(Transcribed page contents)

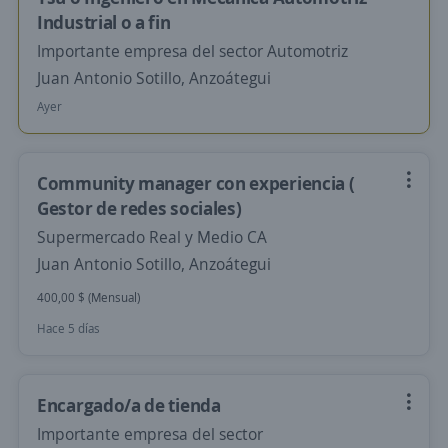
Industrial o a fin
Importante empresa del sector Automotriz
Juan Antonio Sotillo, Anzoátegui
Ayer
Community manager con experiencia (
Gestor de redes sociales)
Supermercado Real y Medio CA
Juan Antonio Sotillo, Anzoátegui
400,00 $ (Mensual)
Hace 5 días
Encargado/a de tienda
Importante empresa del sector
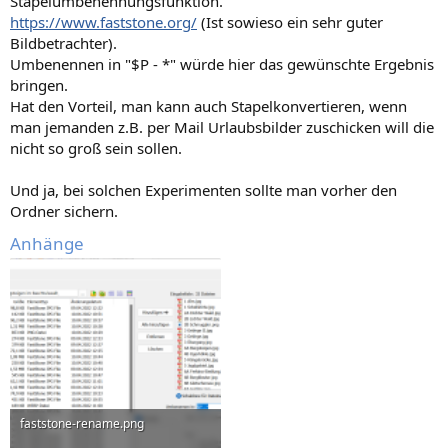
Stapelumbenennungsfunktion.
https://www.faststone.org/
(Ist sowieso ein sehr guter
Bildbetrachter).
Umbenennen in "$P - *" würde hier das gewünschte Ergebnis
bringen.
Hat den Vorteil, man kann auch Stapelkonvertieren, wenn
man jemanden z.B. per Mail Urlaubsbilder zuschicken will die
nicht so groß sein sollen.
Und ja, bei solchen Experimenten sollte man vorher den
Ordner sichern.
Anhänge
faststone-rename.png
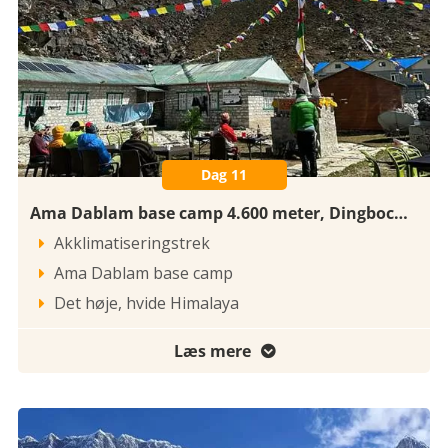
Dag 11
Ama Dablam base camp 4.600 meter, Dingboche 4.410 meter
Akklimatiseringstrek

Ama Dablam base camp

Det høje, hvide Himalaya

Læs mere

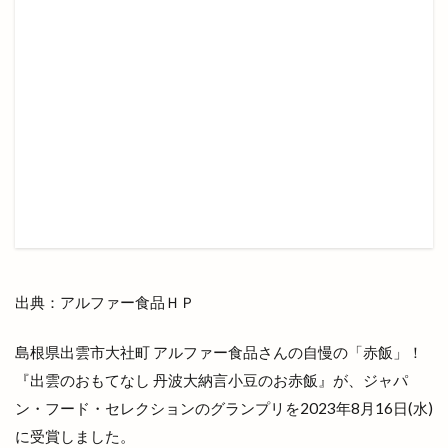
弁当
弁慶くじ
当選番号
彼岸市
後藤商店
御朱印帳
復活
恋する日御碕イルミネーション
恵季
恵方巻
恵曇集会所
恵比寿
惣菜
惣菜コーナー
意味
愛宕山公園
感謝祭
成人式
戦国時代
所ジョージ
所原
扇町
手ごねパン教室
手ぶらdeピクニック
手まり
手当
手数料
拉麺かもす
拉麺屋 神楽
持ち帰り専門店
振込
振込手数料
授与品
出典：アルファー食品ＨＰ
掛け替え
推し
握手
撮影会
支店
支那そば 来来
改修
改良めだか
改装
島根県出雲市大社町 アルファー食品さんの自慢の「赤飯」！
改装工事
整体
整骨院
文吉うどん
『出雲のおもてなし 丹波大納言小豆のお赤飯』が、ジャパ
文吉たまき
斐伊川
斐伊川河川敷
斐川
ン・フード・セレクションのグランプリを2023年8月16日(水)
斐川そばまつり
斐川だんだんよさこい祭
に受賞しました。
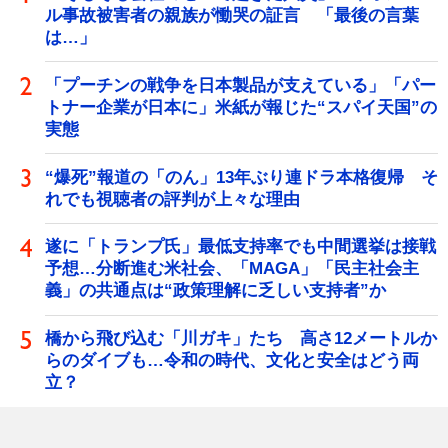
ル事故被害者の親族が慟哭の証言 「最後の言葉
は…」
「プーチンの戦争を日本製品が支えている」「パー
トナー企業が日本に」米紙が報じた“スパイ天国”の
実態
“爆死”報道の「のん」13年ぶり連ドラ本格復帰 そ
れでも視聴者の評判が上々な理由
遂に「トランプ氏」最低支持率でも中間選挙は接戦
予想…分断進む米社会、「MAGA」「民主社会主
義」の共通点は“政策理解に乏しい支持者”か
橋から飛び込む「川ガキ」たち 高さ12メートルか
らのダイブも…令和の時代、文化と安全はどう両
立？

Exercise instructions
From first line to last, return the records verbatim without their pictures.

Written solution
Industrial o a fin
Importante empresa del sector Automotriz
Juan Antonio Sotillo, Anzoátegui
Ayer
Community manager con experiencia (
Gestor de redes sociales)
Supermercado Real y Medio CA
Juan Antonio Sotillo, Anzoátegui
400,00 $ (Mensual)
Hace 5 días
Encargado/a de tienda
Importante empresa del sector
Stapelumbenennungsfunktion.
https://www.faststone.org/
(Ist sowieso ein sehr guter
Bildbetrachter).
Umbenennen in "$P - *" würde hier das gewünschte Ergebnis
bringen.
Hat den Vorteil, man kann auch Stapelkonvertieren, wenn
man jemanden z.B. per Mail Urlaubsbilder zuschicken will die
nicht so groß sein sollen.
Und ja, bei solchen Experimenten sollte man vorher den
Ordner sichern.
Anhänge
faststone-rename.png
Dag 11
Ama Dablam base camp 4.600 meter, Dingboche 4.410 meter
Akklimatiseringstrek

Ama Dablam base camp

Det høje, hvide Himalaya

Læs mere

弁当
弁慶くじ
当選番号
彼岸市
後藤商店
御朱印帳
復活
恋する日御碕イルミネーション
恵季
恵方巻
恵曇集会所
恵比寿
惣菜
惣菜コーナー
意味
愛宕山公園
感謝祭
成人式
戦国時代
所ジョージ
所原
扇町
手ごねパン教室
手ぶらdeピクニック
手まり
手当
手数料
拉麺かもす
拉麺屋 神楽
持ち帰り専門店
振込
振込手数料
授与品
出典：アルファー食品ＨＰ
掛け替え
推し
握手
撮影会
支店
支那そば 来来
改修
改良めだか
改装
島根県出雲市大社町 アルファー食品さんの自慢の「赤飯」！
改装工事
整体
整骨院
文吉うどん
『出雲のおもてなし 丹波大納言小豆のお赤飯』が、ジャパ
文吉たまき
斐伊川
斐伊川河川敷
斐川
ン・フード・セレクションのグランプリを2023年8月16日(水)
斐川そばまつり
斐川だんだんよさこい祭
に受賞しました。
ル事故被害者の親族が慟哭の証言 「最後の言葉
は…」
「プーチンの戦争を日本製品が支えている」「パー
トナー企業が日本に」米紙が報じた“スパイ天国”の
実態
“爆死”報道の「のん」13年ぶり連ドラ本格復帰 そ
れでも視聴者の評判が上々な理由
遂に「トランプ氏」最低支持率でも中間選挙は接戦
予想…分断進む米社会、「MAGA」「民主社会主
義」の共通点は“政策理解に乏しい支持者”か
橋から飛び込む「川ガキ」たち 高さ12メートルか
らのダイブも…令和の時代、文化と安全はどう両
立？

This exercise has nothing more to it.